Provided material

▬▬▬

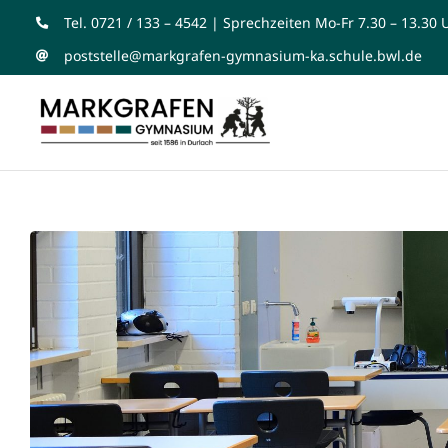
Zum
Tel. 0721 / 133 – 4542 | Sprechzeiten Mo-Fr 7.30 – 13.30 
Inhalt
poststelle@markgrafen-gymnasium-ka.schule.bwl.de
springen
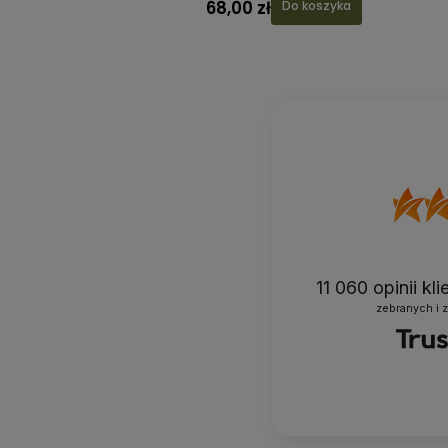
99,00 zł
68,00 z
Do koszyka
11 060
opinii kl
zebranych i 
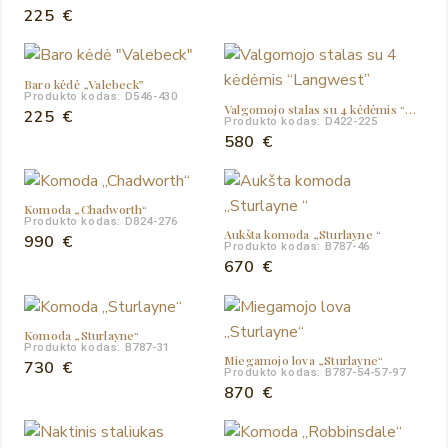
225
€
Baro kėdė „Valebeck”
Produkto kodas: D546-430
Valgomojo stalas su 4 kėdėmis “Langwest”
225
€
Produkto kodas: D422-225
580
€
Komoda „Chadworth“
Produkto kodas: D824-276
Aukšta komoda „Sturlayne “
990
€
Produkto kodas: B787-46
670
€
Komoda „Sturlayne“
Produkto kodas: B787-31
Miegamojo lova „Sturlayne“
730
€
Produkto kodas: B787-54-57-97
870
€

▬▬▬

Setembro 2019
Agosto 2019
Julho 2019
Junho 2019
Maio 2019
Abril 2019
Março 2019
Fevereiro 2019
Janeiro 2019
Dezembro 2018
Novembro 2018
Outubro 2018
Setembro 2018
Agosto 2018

▬▬▬

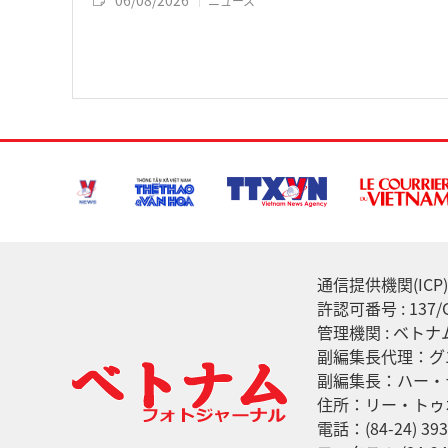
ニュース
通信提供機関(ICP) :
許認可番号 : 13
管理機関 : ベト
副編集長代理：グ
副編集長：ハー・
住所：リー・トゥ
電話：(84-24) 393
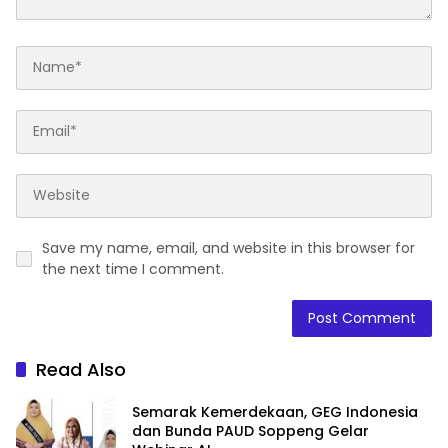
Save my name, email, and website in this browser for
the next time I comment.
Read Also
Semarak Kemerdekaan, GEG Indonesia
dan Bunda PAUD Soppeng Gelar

▬▬▬

Goal of the exercise
Using the material above, copy every line in which the string "kodas" occurs.

Exercise result
Produkto kodas: D546-430
Produkto kodas: D422-225
Produkto kodas: D824-276
Produkto kodas: B787-46
Produkto kodas: B787-31
Produkto kodas: B787-54-57-97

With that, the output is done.